[Information]:

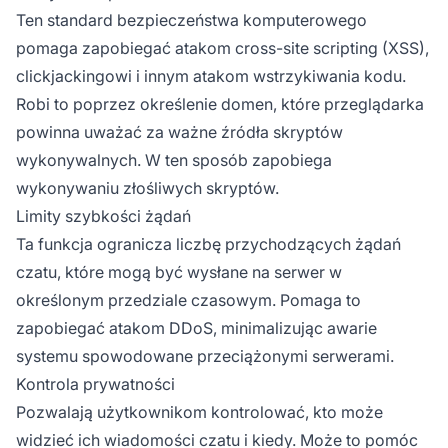
Ten standard bezpieczeństwa komputerowego
pomaga zapobiegać atakom cross-site scripting (XSS),
clickjackingowi i innym atakom wstrzykiwania kodu.
Robi to poprzez określenie domen, które przeglądarka
powinna uważać za ważne źródła skryptów
wykonywalnych. W ten sposób zapobiega
wykonywaniu złośliwych skryptów.
Limity szybkości żądań
Ta funkcja ogranicza liczbę przychodzących żądań
czatu, które mogą być wysłane na serwer w
określonym przedziale czasowym. Pomaga to
zapobiegać atakom DDoS, minimalizując awarie
systemu spowodowane przeciążonymi serwerami.
Kontrola prywatności
Pozwalają użytkownikom kontrolować, kto może
widzieć ich wiadomości czatu i kiedy. Może to pomóc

[Directions]:
The line containing "wykonywaniu złośliwych skryptów." and every line after it, through the end of the records above: output exactly those, and nothing else.

[Exercise response]:
wykonywaniu złośliwych skryptów.
Limity szybkości żądań
Ta funkcja ogranicza liczbę przychodzących żądań
czatu, które mogą być wysłane na serwer w
określonym przedziale czasowym. Pomaga to
zapobiegać atakom DDoS, minimalizując awarie
systemu spowodowane przeciążonymi serwerami.
Kontrola prywatności
Pozwalają użytkownikom kontrolować, kto może
widzieć ich wiadomości czatu i kiedy. Może to pomóc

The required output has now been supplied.